How Tucker Carlson Lost It

By Alex Shephard New Republic

In February 2009, when he took the stage at the Conservative Political Action Conference, Tucker Carlson was in the midst of an identity crisis. Five years earlier, he had been a victim of what was arguably the first viral takedown of the internet era. Jon Stewart, then at the height of his Daily Show fame, appeared on CNN’s Crossfire, told the hosts they were ruining the country, and singled out Carlson in particular as a “dick.” Crossfire limped along for three more months before being canceled. Carlson then spent the next four years in the wilderness, appearing on Dancing With the Stars and hosting Tucker, which was canceled for low ratings in early 2008, on MSNBC, still a year or two away from deciding it would be the liberal cable news network. In 2003, a fresh-faced 34-year-old Carlson had released a memoir, Politicians, Partisans, and Parasites, which cataloged and celebrated his meteoric rise through the burgeoning world of cable news. Now, however, Carlson was on the verge of flaming out.

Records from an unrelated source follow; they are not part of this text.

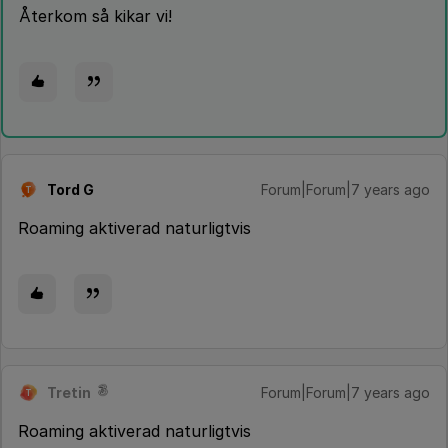
Återkom så kikar vi!
Tord G
Forum|Forum|7 years ago
T
Roaming aktiverad naturligtvis
Tretin
Forum|Forum|7 years ago
T
Roaming aktiverad naturligtvis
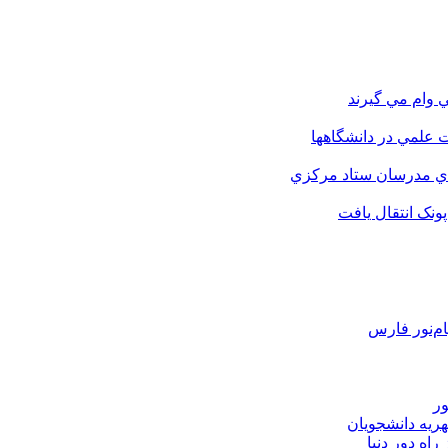
 وام مي گيرند
 علمي در دانشگاهها
اي مدرسان ستاد مرکزي
نک انتقال يافت
م‌نور فارس
ور
هریه دانشجویان
اه دور دنیا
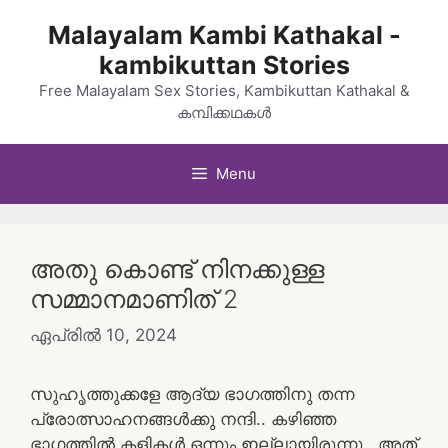
Skip
Malayalam Kambi Kathakal -
to
kambikuttan Stories
content
Free Malayalam Sex Stories, Kambikuttan Kathakal &
കമ്പിക്കഥകൾ
Menu
അതു കൊണ്ട് നിനക്കുള്ള
സമ്മാനമാണിത് 2
ഏപ്രിൽ 10, 2024
സുഹൃത്തുക്കളേ ആദ്യ ഭാഗത്തിനു തന്ന
പ്രോത്സാഹനങ്ങൾക്കു നന്ദി.. കഴിഞ്ഞ
ഭാഗത്തിൽ കളികൾ ഒന്നും ഇല്ലായിരുന്നു.. അത്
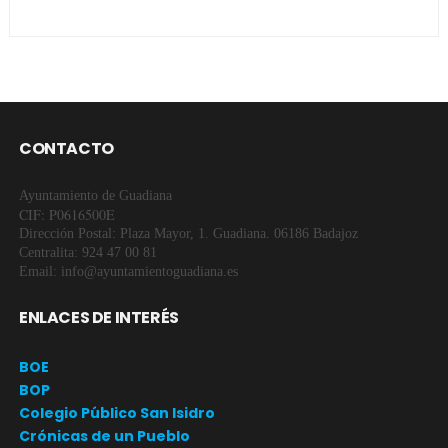
CONTACTO
Ayuntamiento de Guadiana
CIF: P0616500E
Dirección Postal: Plaza Mayor, 1. Guadiana. 06186 Badajoz
Centralita: 924 47 00 81
Email: info@ayuntamientoguadiana.es
ENLACES DE INTERÉS
BOE
BOP
Colegio Público San Isidro
Crónicas de un Pueblo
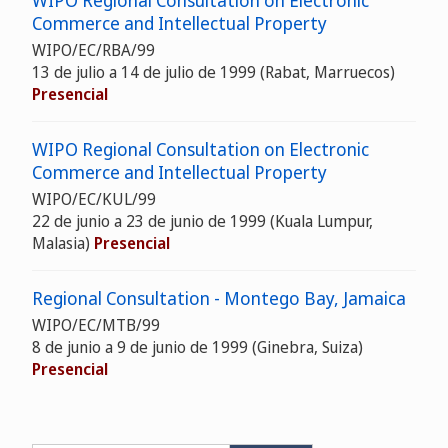
WIPO Regional Consultation on Electronic
Commerce and Intellectual Property
WIPO/EC/RBA/99
13 de julio a 14 de julio de 1999 (Rabat, Marruecos)
Presencial
WIPO Regional Consultation on Electronic
Commerce and Intellectual Property
WIPO/EC/KUL/99
22 de junio a 23 de junio de 1999 (Kuala Lumpur,
Malasia)
Presencial
Regional Consultation - Montego Bay, Jamaica
WIPO/EC/MTB/99
8 de junio a 9 de junio de 1999 (Ginebra, Suiza)
Presencial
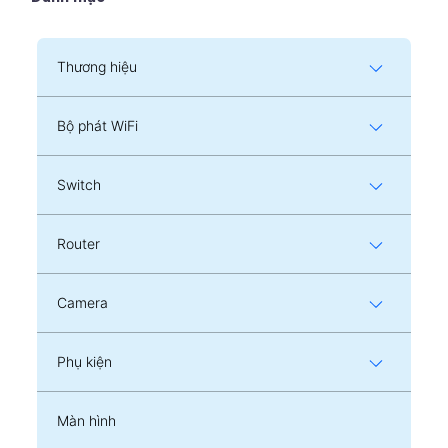
Thương hiệu
Bộ phát WiFi
Switch
Router
Camera
Phụ kiện
Màn hình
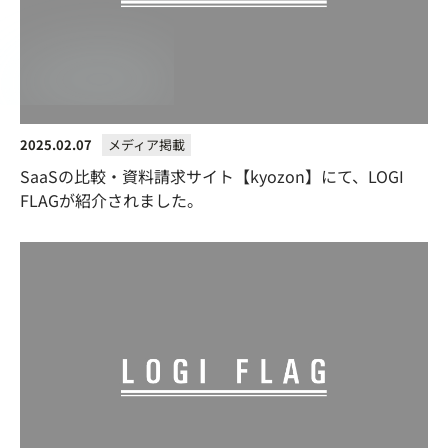
2025.02.07
メディア掲載
SaaSの比較・資料請求サイト【kyozon】にて、LOGI
FLAGが紹介されました。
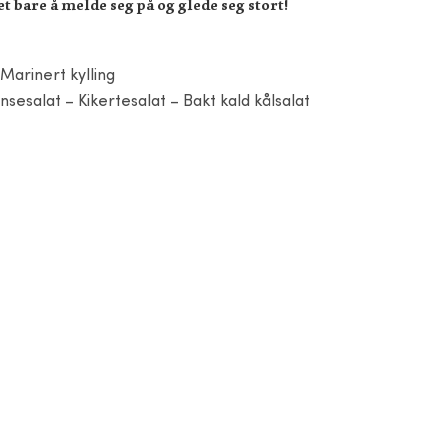
et bare å melde seg på og glede seg stort!
Marinert kylling
sesalat – Kikertesalat – Bakt kald kålsalat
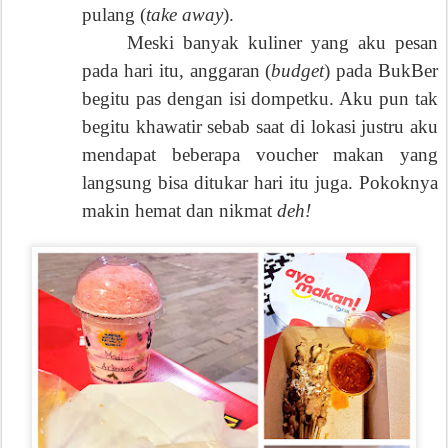
pulang (
take away
).
Meski banyak kuliner yang aku pesan
pada hari itu, anggaran (
budget
) pada BukBer
begitu pas dengan isi dompetku. Aku pun tak
begitu khawatir sebab saat di lokasi justru aku
mendapat beberapa voucher makan yang
langsung bisa ditukar hari itu juga. Pokoknya
makin hemat dan nikmat
deh!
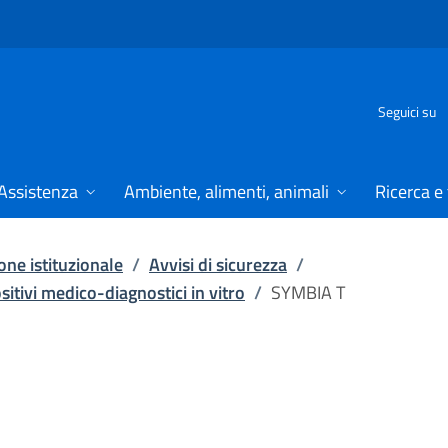
Seguici su
Assistenza
Ambiente, alimenti, animali
Ricerca e
ne istituzionale
/
Avvisi di sicurezza
/
ositivi medico-diagnostici in vitro
/
SYMBIA T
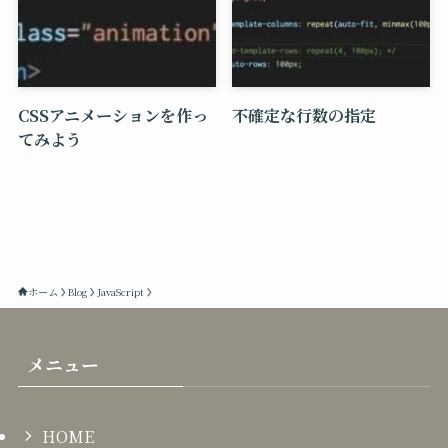
CSSアニメーションを作っ
不確定な行数の指定
てみよう
ホーム
Blog
JavaScript
メニュー
HOME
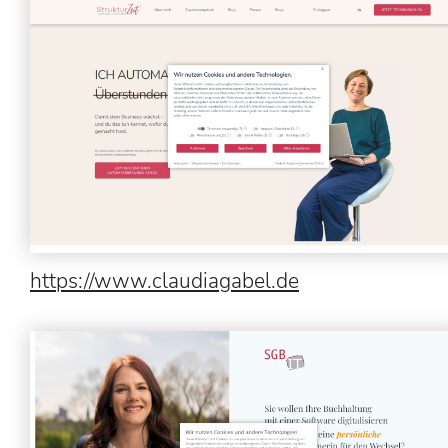
https://www.claudiagabel.de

“I don’t want to hurt anybody’s feelings, but I lived here in the 1990s and I saw conservatives create many of their own media organizations,” Carlson said in 2009, at Washington’s Omni Shoreham Hotel. “I saw many of those organizations prosper, and I saw some of them fail. And here’s the difference: The ones that failed refused to put accuracy first. This is the hard truth that conservatives need to deal with. I’m as conservative as any person in this room—I’m literally in the process of stockpiling weapons and food and moving to Idaho, so I am not in any way going to take a second seat to anyone in this room ideologically.” Watching the clip today, one can feel Carlson’s agitation; trained in the measured pace of TV speak—speaking too slowly makes you seem dumb, while speaking too quickly makes you seem nervous—he is talking at a speed somewhere between Lionel Messi and Usain Bolt.